NOMINATION AND REMUNERATION POLICY

The Board, upon the recommendation of NRC, has approved the Nomination and Remuneration Policy for Directors, Key Managerial Personnel (KMP), and all other employees. The Policy aims to attract, retain, and motivate qualified individuals, ensure market competitiveness in salaries, provide performance-based rewards, and comply with statutory requirements. It provide guidance for the effective management of nominations and remuneration decision, aligning with Company’s strategic objectives and industry benchmark. The Policy is available on the website of the Company https://ghcltextiles.co.in/wp-content/uploads/2024/04/ GHCL-Textiles-Limited-Nomination-and-Remunration-Policy.pdf

VIGIL MECHANISM / WHISTLE BLOWER POLICY

As a conscious and vigilant organization, GHCL Textiles Limited believes in the conduct of the affairs of its constituents in a fair and transparent manner, by adopting the highest standards of professionalism, honesty, integrity and ethical conduct. In its endeavor to provide its employee a secure and fearless working environment, the Company has established the “Whistle Blower Policy”.

The objective of this Policy is to provide a platform for the Directors and employees to report any instance of unethical behaviour, actual or suspected fraud or violation of Company’s code of conduct or Ethics Policy, directly to the Ombudsperson and /or Chairperson of the Audit Committee. The Whistle Blower Policy is posted on the website of the Company at www.ghcltextiles.co.in. There are no complaints reported during the financial year under Vigil mechanism.

DIVIDEND DISTRIBUTION POLICY

As per Regulation 43A of the Securities and Exchange Board of India (Listing Obligations and Disclosures Requirements) Regulations, 2015, our Company’s Board of Directors formulated and adopted the Dividend Distribution Policy (DDP) in a meeting held on January 02, 2023 and further amended the policy in its meeting held on May 05, 2025. The policy has been established to promote transparency and clarity in determining the quantum of dividends. It outlines the Board’s commitment to maintaining a dividend pay-out ratio, which includes the dividend tax, in the range of 8% to 12% of profits after tax (PAT) on a standalone basis.

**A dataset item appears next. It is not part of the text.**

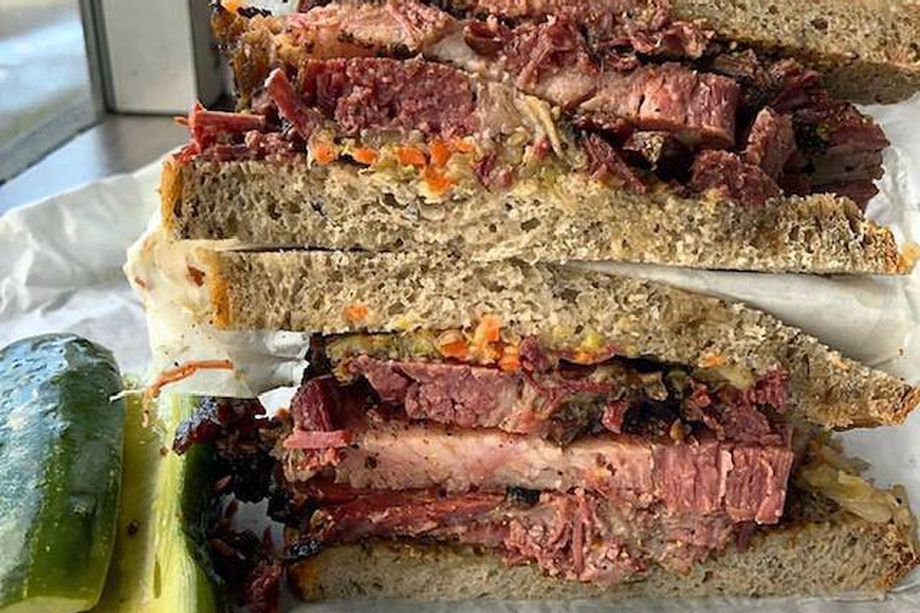 This screenshot has height=613, width=920. What are the coordinates of `wall` in the screenshot? It's located at (130, 39).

The Dividend Distribution Policy is available on Company’s website at the following link : https:// ghcltextiles.co.in/wp-content/uploads/2025/05/GHCL-Textiles-Dividend-Policy.pdf

The Policy serves as a guiding framework for the Board of Directors in making decisions on the recommendation of dividends. It ensures a consistent and balanced approach to dividend pay-outs and reaffirms the Company’s commitment to enhancing shareholder’s value.

DISCLOSURES AS PER THE SEXUAL HARASSMENT OF WOMEN AT WORKPLACE (PREVENTION, PROHIBITION & REDRESSAL) ACT, 2013

Your Company is deeply committed to creating and maintaining a safe, inclusive and respectful work environment where every individual is protected from any form of harassment, exploitation, or intimidation. In line with this commitment, and as mandated by the Sexual Harassment of Women at Workplace (Prevention, Prohibition & Redressal) Act, 2013 (“POSH Act”) and its related Rules, the Company has adopted

a comprehensive Policy for the prevention of sexual harassment.

Internal Complaints Committees have been set up at all major locations of the Company. These Committees are entrusted with the responsibility of receiving and addressing any complaints of sexual harassment at the workplace. They operate with transparency, impartiality, and adhere to prescribed timelines, to ensure a fair and unbiased investigation process.

The Company also conducts regular awareness programs to educate employees about their rights, the provisions of the POSH Act, and the available redressal mechanism. These initiatives aim to build a culture of respect, sensitivity, and gender equality in the workplace.

We are pleased to report that no complaint related to sexual harassment were received during the financial year 2024-25 under the POSH Act.

CHANGE IN NATURE OF BUSINESS

During the Financial Year 2024-25, our Company’s core business remained unchanged, ensuring stability and consistency in our operations and services to customers.

Further, we would like to confirm that there is no material change in the nature of business of the Company during the period from April 1, 2025, to the date of signing this report.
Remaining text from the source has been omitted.